Ray Ortlund passes on an observation about three stages in a local church’s growth and decline. It’s vital to humbly self-examine because what can be observed as strength can be the rigidity that is precursor to decline.
A healthy church is born as a burst of positive gospel energy. It’s a Pentecost-like explosion of joy, a vital gospel movement. Such a church has a sense of mission, even a sense of destiny. It’s exciting to be in this church. Think of a steep upward trajectory.
Given human weakness, after a time, this movement becomes a monument. The spirit of the church changes from hunger to self-satisfaction, from eagerness to routine, from daring new steps of faith to maintaining the status quo, from outward to ingrown. It’s easy not to notice this shift. The self-image of the church might still be that of a vital movement. But deep within, everything has changed. Think of leveling off.
If the trend toward mediocrity is not arrested, the church will decline and become a mausoleum, a place of death. The church as an institution may have enough social momentum and financial resources to keep churning on. But as a force for newness of life, it no longer counts. Think of steep decline – indeed, a death spiral.

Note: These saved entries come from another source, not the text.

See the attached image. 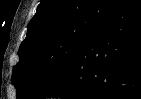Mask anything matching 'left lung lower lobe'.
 <instances>
[{
    "mask_svg": "<svg viewBox=\"0 0 141 99\" xmlns=\"http://www.w3.org/2000/svg\"><path fill=\"white\" fill-rule=\"evenodd\" d=\"M141 99V0H121L39 98Z\"/></svg>",
    "mask_w": 141,
    "mask_h": 99,
    "instance_id": "1",
    "label": "left lung lower lobe"
}]
</instances>
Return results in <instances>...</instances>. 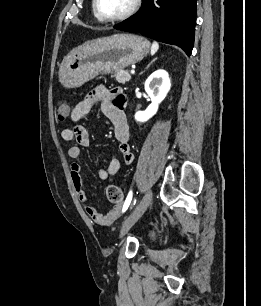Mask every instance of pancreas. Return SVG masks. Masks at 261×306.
Returning a JSON list of instances; mask_svg holds the SVG:
<instances>
[{"label": "pancreas", "instance_id": "1", "mask_svg": "<svg viewBox=\"0 0 261 306\" xmlns=\"http://www.w3.org/2000/svg\"><path fill=\"white\" fill-rule=\"evenodd\" d=\"M112 77H115L117 82L121 84H125L131 79L130 74L128 73V71H125V70L115 71Z\"/></svg>", "mask_w": 261, "mask_h": 306}]
</instances>
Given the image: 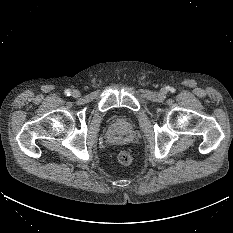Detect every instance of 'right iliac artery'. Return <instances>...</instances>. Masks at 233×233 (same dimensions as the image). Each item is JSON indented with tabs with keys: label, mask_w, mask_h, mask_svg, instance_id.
I'll return each mask as SVG.
<instances>
[{
	"label": "right iliac artery",
	"mask_w": 233,
	"mask_h": 233,
	"mask_svg": "<svg viewBox=\"0 0 233 233\" xmlns=\"http://www.w3.org/2000/svg\"><path fill=\"white\" fill-rule=\"evenodd\" d=\"M70 94H71V91L69 89L65 90V95L66 96H70Z\"/></svg>",
	"instance_id": "1"
}]
</instances>
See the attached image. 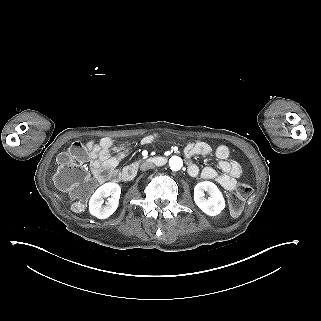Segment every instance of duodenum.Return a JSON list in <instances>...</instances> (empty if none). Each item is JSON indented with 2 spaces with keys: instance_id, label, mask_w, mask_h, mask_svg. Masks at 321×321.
Segmentation results:
<instances>
[{
  "instance_id": "obj_1",
  "label": "duodenum",
  "mask_w": 321,
  "mask_h": 321,
  "mask_svg": "<svg viewBox=\"0 0 321 321\" xmlns=\"http://www.w3.org/2000/svg\"><path fill=\"white\" fill-rule=\"evenodd\" d=\"M167 159L166 157L163 156H155V157H150L148 159L145 160V162L150 163V164H154L157 166H162L166 163ZM138 163H134L131 164L127 167H125L122 172H121V179L125 182H129L132 179H134V177L137 174V170H138Z\"/></svg>"
}]
</instances>
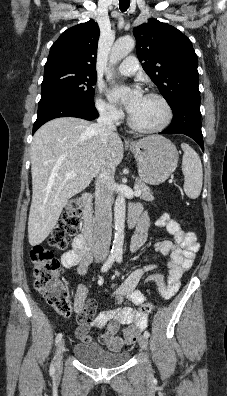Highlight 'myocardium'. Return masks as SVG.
<instances>
[{
  "label": "myocardium",
  "instance_id": "obj_1",
  "mask_svg": "<svg viewBox=\"0 0 227 396\" xmlns=\"http://www.w3.org/2000/svg\"><path fill=\"white\" fill-rule=\"evenodd\" d=\"M146 96L150 97V98H154L161 103V105L163 106L164 111H165V117H164L163 121L156 126L144 127V126L138 125L133 120V118L130 114L128 116V124L133 130L140 132V133L151 134V133L160 132V131L164 130L165 128H167L173 119L172 107H171L170 103L168 102V100L160 93L149 92L146 94Z\"/></svg>",
  "mask_w": 227,
  "mask_h": 396
}]
</instances>
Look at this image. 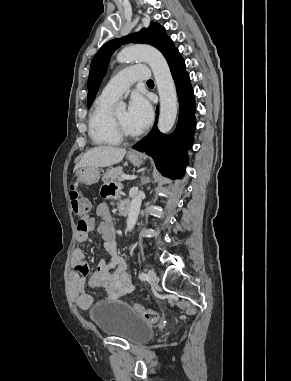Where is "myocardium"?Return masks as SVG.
Masks as SVG:
<instances>
[{"label":"myocardium","instance_id":"myocardium-1","mask_svg":"<svg viewBox=\"0 0 291 381\" xmlns=\"http://www.w3.org/2000/svg\"><path fill=\"white\" fill-rule=\"evenodd\" d=\"M111 123H112V127H113L114 132L121 139H135V138L139 137V135H140L139 132L136 134H130V133L126 132L124 130V128L121 126V124L119 123L115 113L111 114Z\"/></svg>","mask_w":291,"mask_h":381}]
</instances>
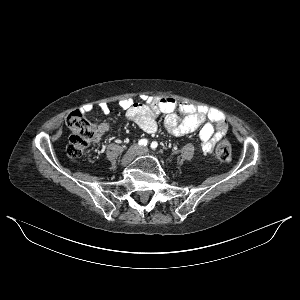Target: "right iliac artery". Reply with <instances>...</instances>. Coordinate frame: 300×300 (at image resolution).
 <instances>
[{"label": "right iliac artery", "instance_id": "1", "mask_svg": "<svg viewBox=\"0 0 300 300\" xmlns=\"http://www.w3.org/2000/svg\"><path fill=\"white\" fill-rule=\"evenodd\" d=\"M148 144V140L147 139H141L138 142L139 146H146Z\"/></svg>", "mask_w": 300, "mask_h": 300}]
</instances>
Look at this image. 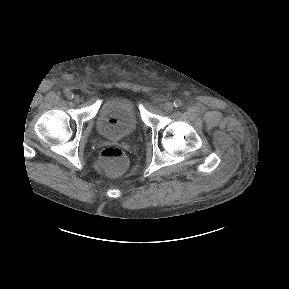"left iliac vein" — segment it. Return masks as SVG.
Wrapping results in <instances>:
<instances>
[{
    "instance_id": "4c4485c4",
    "label": "left iliac vein",
    "mask_w": 289,
    "mask_h": 289,
    "mask_svg": "<svg viewBox=\"0 0 289 289\" xmlns=\"http://www.w3.org/2000/svg\"><path fill=\"white\" fill-rule=\"evenodd\" d=\"M173 107H174L173 103L169 102V101H167L163 104V109L165 111H171L173 109Z\"/></svg>"
}]
</instances>
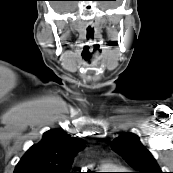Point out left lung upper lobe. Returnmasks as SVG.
Returning <instances> with one entry per match:
<instances>
[{"mask_svg":"<svg viewBox=\"0 0 173 173\" xmlns=\"http://www.w3.org/2000/svg\"><path fill=\"white\" fill-rule=\"evenodd\" d=\"M111 147L137 171L135 173H163L137 135L128 133L120 136L111 143Z\"/></svg>","mask_w":173,"mask_h":173,"instance_id":"obj_1","label":"left lung upper lobe"}]
</instances>
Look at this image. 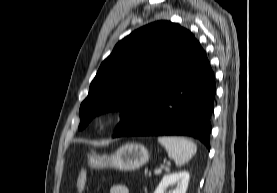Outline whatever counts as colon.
Returning <instances> with one entry per match:
<instances>
[{"mask_svg": "<svg viewBox=\"0 0 277 193\" xmlns=\"http://www.w3.org/2000/svg\"><path fill=\"white\" fill-rule=\"evenodd\" d=\"M88 173L86 170H82L77 180V192L82 193L87 183Z\"/></svg>", "mask_w": 277, "mask_h": 193, "instance_id": "1", "label": "colon"}]
</instances>
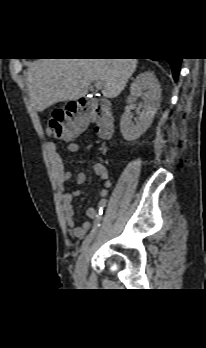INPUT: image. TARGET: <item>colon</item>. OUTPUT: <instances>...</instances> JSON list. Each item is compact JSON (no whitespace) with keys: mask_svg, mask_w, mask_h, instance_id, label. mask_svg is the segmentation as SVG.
Here are the masks:
<instances>
[{"mask_svg":"<svg viewBox=\"0 0 206 348\" xmlns=\"http://www.w3.org/2000/svg\"><path fill=\"white\" fill-rule=\"evenodd\" d=\"M112 122V112L106 103L80 98L64 108L54 110L49 120V129L54 140L66 141L73 139L93 123L101 137H108L112 132Z\"/></svg>","mask_w":206,"mask_h":348,"instance_id":"5ec220e1","label":"colon"}]
</instances>
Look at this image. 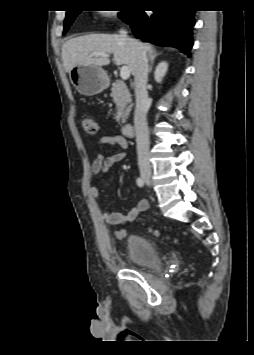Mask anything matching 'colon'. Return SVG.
<instances>
[{
	"label": "colon",
	"instance_id": "1",
	"mask_svg": "<svg viewBox=\"0 0 254 355\" xmlns=\"http://www.w3.org/2000/svg\"><path fill=\"white\" fill-rule=\"evenodd\" d=\"M82 127L84 132L88 135H95L98 132V124L92 118H84L82 120ZM152 233L156 236L160 235L158 230H153ZM174 242L179 243L177 239H174Z\"/></svg>",
	"mask_w": 254,
	"mask_h": 355
}]
</instances>
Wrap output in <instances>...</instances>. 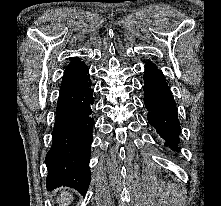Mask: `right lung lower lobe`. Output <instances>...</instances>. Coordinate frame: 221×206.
Wrapping results in <instances>:
<instances>
[{
	"label": "right lung lower lobe",
	"instance_id": "obj_1",
	"mask_svg": "<svg viewBox=\"0 0 221 206\" xmlns=\"http://www.w3.org/2000/svg\"><path fill=\"white\" fill-rule=\"evenodd\" d=\"M89 69L84 62L68 69L62 79L53 128L52 147L46 155L47 190L60 186L85 195L90 183V148L94 103Z\"/></svg>",
	"mask_w": 221,
	"mask_h": 206
}]
</instances>
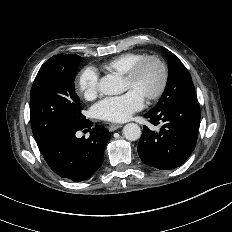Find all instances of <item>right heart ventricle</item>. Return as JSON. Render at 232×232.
I'll use <instances>...</instances> for the list:
<instances>
[{"label": "right heart ventricle", "instance_id": "e07e8e85", "mask_svg": "<svg viewBox=\"0 0 232 232\" xmlns=\"http://www.w3.org/2000/svg\"><path fill=\"white\" fill-rule=\"evenodd\" d=\"M145 54L138 52H125L122 53L105 63V68L111 71L118 72L120 74H126L127 71L134 65L138 60L143 58Z\"/></svg>", "mask_w": 232, "mask_h": 232}]
</instances>
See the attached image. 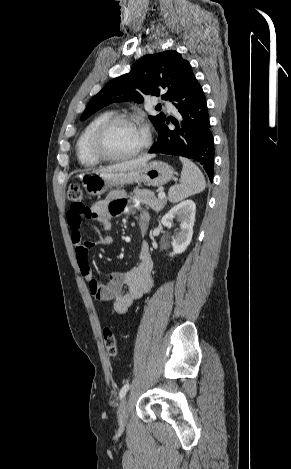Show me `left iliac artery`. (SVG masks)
I'll use <instances>...</instances> for the list:
<instances>
[{
    "instance_id": "1",
    "label": "left iliac artery",
    "mask_w": 291,
    "mask_h": 469,
    "mask_svg": "<svg viewBox=\"0 0 291 469\" xmlns=\"http://www.w3.org/2000/svg\"><path fill=\"white\" fill-rule=\"evenodd\" d=\"M129 387H130V385L127 383L121 388L120 393H119L120 399H122L125 396V394L127 393Z\"/></svg>"
}]
</instances>
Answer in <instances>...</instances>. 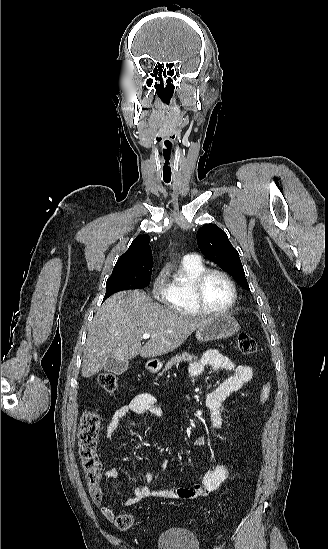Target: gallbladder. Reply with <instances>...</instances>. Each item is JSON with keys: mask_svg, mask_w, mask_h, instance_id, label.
Listing matches in <instances>:
<instances>
[{"mask_svg": "<svg viewBox=\"0 0 328 549\" xmlns=\"http://www.w3.org/2000/svg\"><path fill=\"white\" fill-rule=\"evenodd\" d=\"M130 361H116V359H107L104 365V371L108 375H122L127 369H129Z\"/></svg>", "mask_w": 328, "mask_h": 549, "instance_id": "bac80fb5", "label": "gallbladder"}]
</instances>
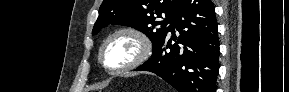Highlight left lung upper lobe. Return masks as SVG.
Here are the masks:
<instances>
[{
  "label": "left lung upper lobe",
  "mask_w": 289,
  "mask_h": 92,
  "mask_svg": "<svg viewBox=\"0 0 289 92\" xmlns=\"http://www.w3.org/2000/svg\"><path fill=\"white\" fill-rule=\"evenodd\" d=\"M180 2L181 0H103L92 35L109 24L130 26L150 38L154 53L164 40L167 25ZM162 14L166 15V19L157 21Z\"/></svg>",
  "instance_id": "1"
}]
</instances>
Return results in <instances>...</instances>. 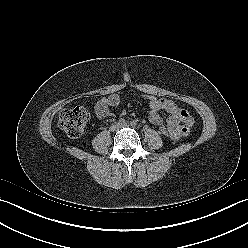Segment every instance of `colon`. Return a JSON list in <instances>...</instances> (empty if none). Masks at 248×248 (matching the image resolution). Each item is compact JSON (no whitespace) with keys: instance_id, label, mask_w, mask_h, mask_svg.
<instances>
[{"instance_id":"colon-1","label":"colon","mask_w":248,"mask_h":248,"mask_svg":"<svg viewBox=\"0 0 248 248\" xmlns=\"http://www.w3.org/2000/svg\"><path fill=\"white\" fill-rule=\"evenodd\" d=\"M88 119L89 112L84 107L66 109L60 112L58 116V126L69 137L78 138L84 133ZM159 133L167 139H174L173 133L167 126H160Z\"/></svg>"}]
</instances>
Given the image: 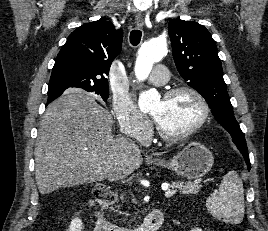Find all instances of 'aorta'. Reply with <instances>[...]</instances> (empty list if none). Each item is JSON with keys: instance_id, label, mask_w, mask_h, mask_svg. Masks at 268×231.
Returning a JSON list of instances; mask_svg holds the SVG:
<instances>
[{"instance_id": "762f6f07", "label": "aorta", "mask_w": 268, "mask_h": 231, "mask_svg": "<svg viewBox=\"0 0 268 231\" xmlns=\"http://www.w3.org/2000/svg\"><path fill=\"white\" fill-rule=\"evenodd\" d=\"M167 54V42L163 38L152 39L144 43L139 51L135 63V75L139 81H144L150 74L153 64L161 61ZM159 98L156 90L143 92L139 96L138 106L141 111H147L151 102Z\"/></svg>"}]
</instances>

The responsibility of a church’s leaders is to discern when their movement is starting to level off as a monument. It is at this crucial point that they must face themselves honestly and discover why they have lost their edge, go into repentance and return to the costly commitments that made them great to begin with. They may need to deconstruct much of what they have become, which is painful and embarrassing. But if the leaders will have the humility, clarity and courage to do this, their church will go into renewal and re-launch as a movement once more. Jesus will become real again, people will be helped again, and those bold, humble leaders will never regret the price they paid.